②さっきも書きましたが「とりあえず褒めとけ!」というのはやめとこと思いました。(例:「すごいね」「えらいね」と言っとけみたいなやつ)
息子を見守ってるからこそ、息子の努力や彼なりの葛藤、小さな進歩が見えてくるのかなと思うので、なんとなく「すごいね」でごまかすのでなく、その小さな進歩や努力を見つけて称えられる自分でありたいなと。
③ここまで書いてものすごいちゃぶ台返しですが、根詰めるのもやめときます。
育児は長いですし、いろんな情報があり、私はその都度真剣に受け止めてしまいます。できていないと「ああ、だめだ私」となったり、「これからはがんばらねば!!」とものすごい力が入ってしまします。
で、この〇〇ねばモードになると、自分にも子供にも厳しくなってしまいます。

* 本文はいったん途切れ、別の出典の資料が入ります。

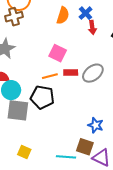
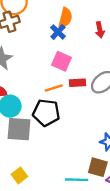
blue cross: (86, 13) -> (58, 32), moved
yellow square: (24, 152) -> (19, 175), moved, turned 32

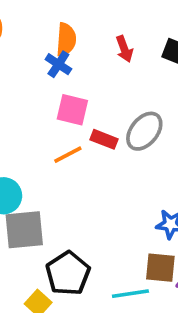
red rectangle: (77, 83) -> (104, 139), turned 35
black pentagon: (46, 113) -> (68, 273), moved, turned -30

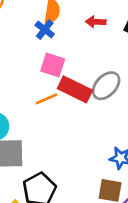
red arrow: (124, 49) -> (96, 22), turned 108
red rectangle: (104, 139) -> (75, 89), size x1.6

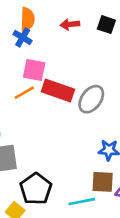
gray ellipse: (106, 86) -> (91, 99), moved
orange line: (46, 99) -> (24, 93), moved

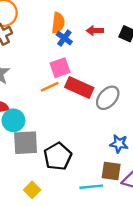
blue cross: (23, 37) -> (64, 38), moved
pink square: (34, 70) -> (60, 68), turned -36
black pentagon: (36, 189) -> (58, 156), moved

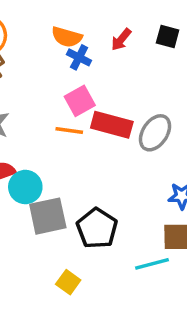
orange semicircle: (58, 23) -> (67, 37), turned 108
red arrow: (95, 31) -> (121, 40), turned -42
orange line: (50, 87) -> (69, 131), turned 42

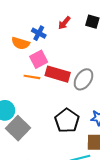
orange semicircle: (67, 37) -> (20, 43), moved
gray square: (48, 216) -> (18, 128), turned -35
black pentagon: (97, 228) -> (67, 121), moved

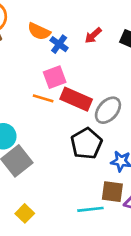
orange semicircle: (20, 43) -> (39, 31), moved
black pentagon: (67, 121) -> (86, 144), moved

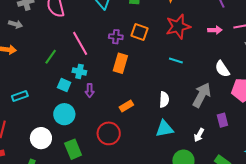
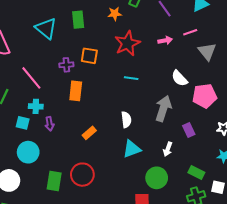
red circle: (109, 133) -> (82, 175), moved
green rectangle: (73, 149) -> (54, 181), moved, turned 42

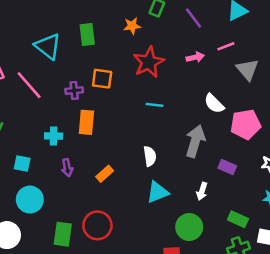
pink line: (31, 78) -> (29, 85), moved
cyan cross: (36, 106) -> (54, 136), moved
purple arrow: (50, 124) -> (67, 168), moved
purple rectangle: (189, 130) -> (227, 167), turned -40

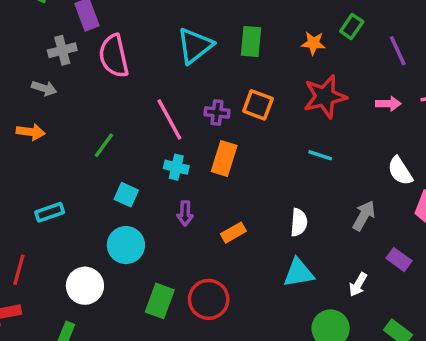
cyan triangle: (48, 46) -> (195, 46), turned 32
pink line: (29, 85) -> (169, 119), moved
gray arrow: (195, 141) -> (364, 216), size x0.7

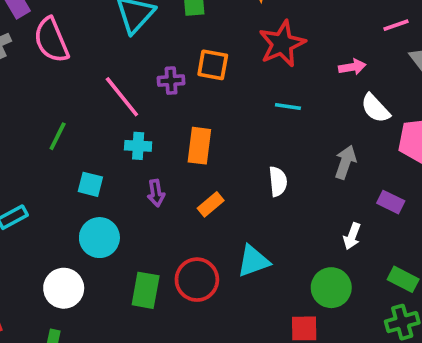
pink arrow: (388, 104) -> (352, 67), moved
orange rectangle: (224, 159) -> (199, 146), moved
cyan triangle: (298, 273) -> (253, 261), moved

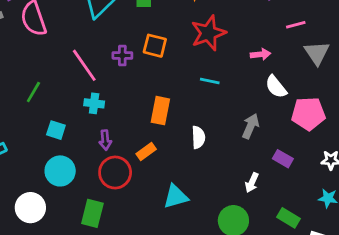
orange rectangle: (199, 146) -> (160, 111), moved
red circle: (197, 280) -> (115, 172), moved

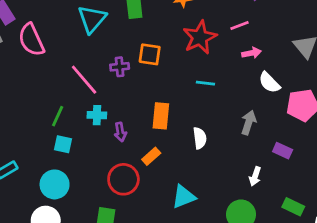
pink line: (296, 25) -> (239, 25), moved
green line: (33, 92) -> (58, 116), moved
purple arrow: (105, 140) -> (120, 132), moved
cyan circle: (60, 171) -> (55, 184), moved

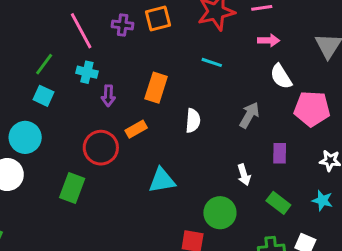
orange square: (150, 54) -> (158, 19), turned -35
purple rectangle: (283, 151) -> (280, 153), turned 54
white arrow: (255, 176) -> (244, 175), turned -48
green rectangle: (293, 207) -> (278, 203), moved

なんでできないのよ!!って。
このモードが自分の精神状態で良くないモードだと思っているので、参考にしつつ、その都度頭の片隅をかすめつつ、生活していけたらなと思います。
発達障害や知的障害のお子さんを育てていたり、そういったお子さんと関わる機会の多い方は読んでみてもよいと思います。あまり長い本でもないので、読みやすいです。